Berlin's public digital archives contain tens of thousands of duplicate photographs and scanned documents — redundant files that are clogging storage systems, confusing researchers, and costing the city money it doesn't have budgeted for the problem. That, at least, is the picture emerging from conversations across Berlin's library and archival community this summer, as the Senate Department for Culture and Social Cohesion quietly reviews its digitisation strategy ahead of a planned 2027 infrastructure overhaul.
The issue isn't new, but urgency around it is sharpening. Berlin's Abgeordnetenhaus approved a fresh tranche of funding in early 2026 for expanded public digitisation work, building on the Berliner Digitalisierungsstrategie framework adopted in 2023. That money has accelerated the scanning of physical collections — but faster intake without better deduplication tools means the underlying problem is compounding faster than it's being solved.
What Experts Are Saying
Archivists and data specialists working with Berlin institutions describe the duplicate image problem as a structural one, not a technical glitch. The Zentral- und Landesbibliothek Berlin, which operates reading rooms at both its Amerika-Gedenkbibliothek site on Blücherplatz in Kreuzberg and the Breite Straße location in Mitte, has been grappling with overlapping digital asset collections inherited from multiple predecessor institutions. When legacy systems are merged without a unified metadata standard, the same photograph — say, a 1960s shot of the Gedächtniskirche construction site — can end up filed under three different catalogue numbers with no automated flag to catch it.
Specialists in digital preservation point to perceptual hashing and AI-assisted image fingerprinting as the most practical near-term remedies. These technologies compare images at the pixel-structure level rather than relying on file names or metadata tags, which are frequently inconsistent in public sector databases. Pilot programs using similar tools have been run at institutions including the Deutsche Digitale Bibliothek, the Frankfurt-based national aggregation platform that pulls records from more than 40,000 German cultural institutions, including dozens of Berlin collections.
The cost of inaction is quantifiable. Cloud storage for uncompressed archival image files runs to roughly €0.023 per gigabyte per month on standard public-sector procurement contracts — a figure that scales quickly when a single collection duplication event can generate hundreds of gigabytes of redundant data. Deduplication tools, by contrast, are available through open-source frameworks such as FIDO and commercial vendors at a fraction of that ongoing expense.
City Programs and What Comes Next
The Stadtarchiv Berlin, which holds records spanning back centuries and operates out of its Breite Straße facility, is among the institutions expected to participate in a Senate-coordinated working group being assembled this autumn. The group's remit, according to publicly circulated planning documents from the Senatsverwaltung für Kultur, will include establishing a common deduplication protocol for institutions receiving public digitisation grants.

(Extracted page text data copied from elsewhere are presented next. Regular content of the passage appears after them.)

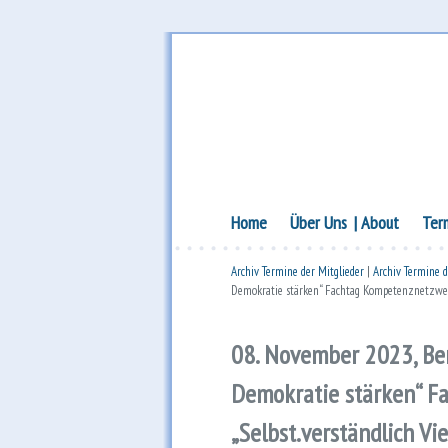
Bundesforum Familie – AGF
Bundesforum Fami
Hauptmenü
Zum Inhalt wechseln
Zum sekundären Inhalt wechseln
Home
Über Uns
About
Ter
Archiv Termine der Mitglieder
|
Archiv Termine 
Demokratie stärken“ Fachtag Kompetenznetzwerk 
08. November 2023, Ber
Demokratie stärken“ F
„Selbst.verständlich Vie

Technologists advising the process say the critical decision point is whether Berlin adopts a centralised deduplication layer — a shared service that all funded institutions pipe their uploads through — or pushes responsibility down to individual archive managers. The centralised model is faster and more consistent; the decentralised one is more politically palatable to institutions protective of their cataloguing autonomy. Neither approach has been formally endorsed yet.
For researchers using facilities like the Staatsbibliothek zu Berlin on Potsdamer Straße in Tiergarten, the practical consequence of unresolved duplicates is wasted time: catalogue searches return multiple entries for identical images, provenance notes conflict between versions, and requests for high-resolution copies sometimes retrieve a lower-quality duplicate rather than the canonical original. Fixing that experience is, ultimately, what is driving the political pressure on administrators to move faster than archival bureaucracies typically do.
The Senate's digitisation review is expected to produce a formal recommendation by the end of the third quarter of 2026. If the working group's timeline holds, procurement for new deduplication tooling could begin before the end of the year — putting Berlin on track to have a functioning system in place before the 2027 infrastructure build-out locks in its data architecture for the next decade.